*Work order*
Repeat exactly the lines that begin at the one containing "Mask every instance" and end at the final line of the records; include no pictures and nothing else.

*Collection entries*
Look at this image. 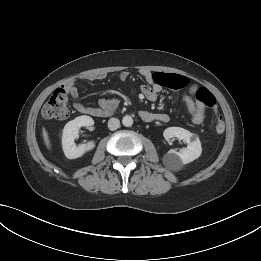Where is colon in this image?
I'll return each mask as SVG.
<instances>
[{
    "label": "colon",
    "mask_w": 261,
    "mask_h": 261,
    "mask_svg": "<svg viewBox=\"0 0 261 261\" xmlns=\"http://www.w3.org/2000/svg\"><path fill=\"white\" fill-rule=\"evenodd\" d=\"M196 101L202 108L216 109V99L206 88H200L196 92ZM42 115L47 119L64 120L69 116L68 97L65 89H57L42 109ZM215 130L222 133L225 123L220 115H216Z\"/></svg>",
    "instance_id": "colon-1"
}]
</instances>
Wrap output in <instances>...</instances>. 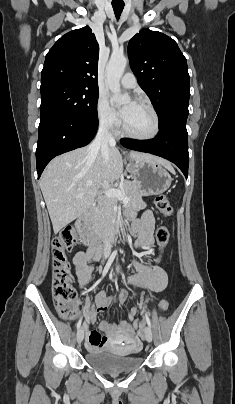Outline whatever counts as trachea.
<instances>
[{"label": "trachea", "mask_w": 235, "mask_h": 404, "mask_svg": "<svg viewBox=\"0 0 235 404\" xmlns=\"http://www.w3.org/2000/svg\"><path fill=\"white\" fill-rule=\"evenodd\" d=\"M112 7H113L116 18L119 19L120 15L123 11L124 4H112Z\"/></svg>", "instance_id": "trachea-1"}]
</instances>
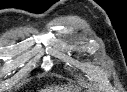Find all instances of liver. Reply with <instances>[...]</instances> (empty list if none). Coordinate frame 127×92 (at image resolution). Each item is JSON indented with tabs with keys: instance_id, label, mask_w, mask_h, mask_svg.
I'll list each match as a JSON object with an SVG mask.
<instances>
[{
	"instance_id": "obj_1",
	"label": "liver",
	"mask_w": 127,
	"mask_h": 92,
	"mask_svg": "<svg viewBox=\"0 0 127 92\" xmlns=\"http://www.w3.org/2000/svg\"><path fill=\"white\" fill-rule=\"evenodd\" d=\"M68 90H71V88L69 87V89ZM61 92H65V91H61ZM66 92H70V91H66Z\"/></svg>"
}]
</instances>
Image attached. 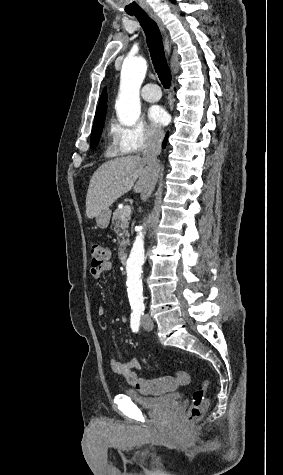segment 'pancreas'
Wrapping results in <instances>:
<instances>
[{
  "mask_svg": "<svg viewBox=\"0 0 283 475\" xmlns=\"http://www.w3.org/2000/svg\"><path fill=\"white\" fill-rule=\"evenodd\" d=\"M127 206L124 208H118L113 212L112 224H114V232H116L119 239V251L118 253H124L126 249V245L129 243V232H128V220L130 218V214L126 212Z\"/></svg>",
  "mask_w": 283,
  "mask_h": 475,
  "instance_id": "obj_1",
  "label": "pancreas"
}]
</instances>
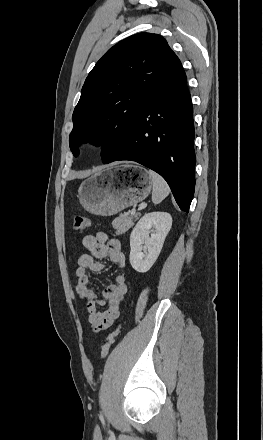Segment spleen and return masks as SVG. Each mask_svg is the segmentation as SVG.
I'll list each match as a JSON object with an SVG mask.
<instances>
[{"label":"spleen","instance_id":"obj_1","mask_svg":"<svg viewBox=\"0 0 263 440\" xmlns=\"http://www.w3.org/2000/svg\"><path fill=\"white\" fill-rule=\"evenodd\" d=\"M149 176L152 180V201L154 204H159L163 199H165L169 193L170 188L167 182L162 176L154 171H149Z\"/></svg>","mask_w":263,"mask_h":440}]
</instances>
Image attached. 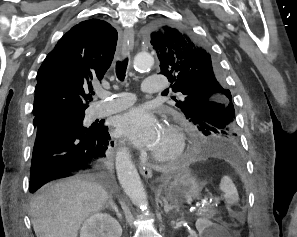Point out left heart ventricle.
I'll return each mask as SVG.
<instances>
[{
    "instance_id": "1",
    "label": "left heart ventricle",
    "mask_w": 297,
    "mask_h": 237,
    "mask_svg": "<svg viewBox=\"0 0 297 237\" xmlns=\"http://www.w3.org/2000/svg\"><path fill=\"white\" fill-rule=\"evenodd\" d=\"M173 140L170 135L167 133L166 129L164 128L161 138L157 144V146L152 150L156 153H163L167 152L173 148Z\"/></svg>"
}]
</instances>
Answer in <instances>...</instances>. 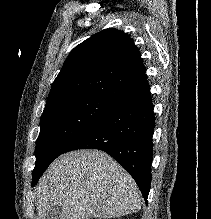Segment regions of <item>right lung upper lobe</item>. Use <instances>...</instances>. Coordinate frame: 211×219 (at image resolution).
<instances>
[{"mask_svg": "<svg viewBox=\"0 0 211 219\" xmlns=\"http://www.w3.org/2000/svg\"><path fill=\"white\" fill-rule=\"evenodd\" d=\"M148 87L140 52L129 35L105 29L71 51L53 82L45 108L81 97L117 105Z\"/></svg>", "mask_w": 211, "mask_h": 219, "instance_id": "1", "label": "right lung upper lobe"}]
</instances>
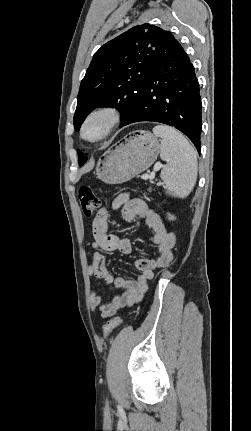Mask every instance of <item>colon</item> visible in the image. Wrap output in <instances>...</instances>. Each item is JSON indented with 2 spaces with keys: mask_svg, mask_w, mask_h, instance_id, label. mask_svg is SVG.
<instances>
[{
  "mask_svg": "<svg viewBox=\"0 0 251 431\" xmlns=\"http://www.w3.org/2000/svg\"><path fill=\"white\" fill-rule=\"evenodd\" d=\"M78 198L81 209L86 217H90L100 206V198L88 186H82L78 190ZM122 316H115L104 325V337L107 338L119 326Z\"/></svg>",
  "mask_w": 251,
  "mask_h": 431,
  "instance_id": "5ec220e1",
  "label": "colon"
}]
</instances>
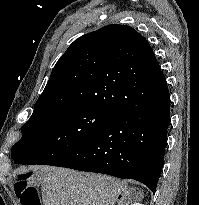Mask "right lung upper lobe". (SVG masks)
I'll list each match as a JSON object with an SVG mask.
<instances>
[{
  "instance_id": "1",
  "label": "right lung upper lobe",
  "mask_w": 199,
  "mask_h": 205,
  "mask_svg": "<svg viewBox=\"0 0 199 205\" xmlns=\"http://www.w3.org/2000/svg\"><path fill=\"white\" fill-rule=\"evenodd\" d=\"M148 41L125 25H108L76 39L54 66L34 110L88 105L113 113L132 106L161 74Z\"/></svg>"
}]
</instances>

*Completed task*
Mask every instance of <item>colon</item> visible in the image. Wrap output in <instances>...</instances>. Each item is JSON indented with 2 spaces with keys: mask_svg, mask_w, mask_h, instance_id, label. mask_svg is SVG.
<instances>
[{
  "mask_svg": "<svg viewBox=\"0 0 251 431\" xmlns=\"http://www.w3.org/2000/svg\"><path fill=\"white\" fill-rule=\"evenodd\" d=\"M78 198L81 209L86 217H90L100 206V198L88 186H82L78 190ZM122 316H115L104 325V337L107 338L119 326Z\"/></svg>",
  "mask_w": 251,
  "mask_h": 431,
  "instance_id": "5ec220e1",
  "label": "colon"
}]
</instances>
Mask "right lung upper lobe". (SVG masks)
I'll list each match as a JSON object with an SVG mask.
<instances>
[{
  "instance_id": "1",
  "label": "right lung upper lobe",
  "mask_w": 199,
  "mask_h": 205,
  "mask_svg": "<svg viewBox=\"0 0 199 205\" xmlns=\"http://www.w3.org/2000/svg\"><path fill=\"white\" fill-rule=\"evenodd\" d=\"M148 41L125 25H108L76 39L54 66L34 110L88 105L113 113L132 106L161 74Z\"/></svg>"
}]
</instances>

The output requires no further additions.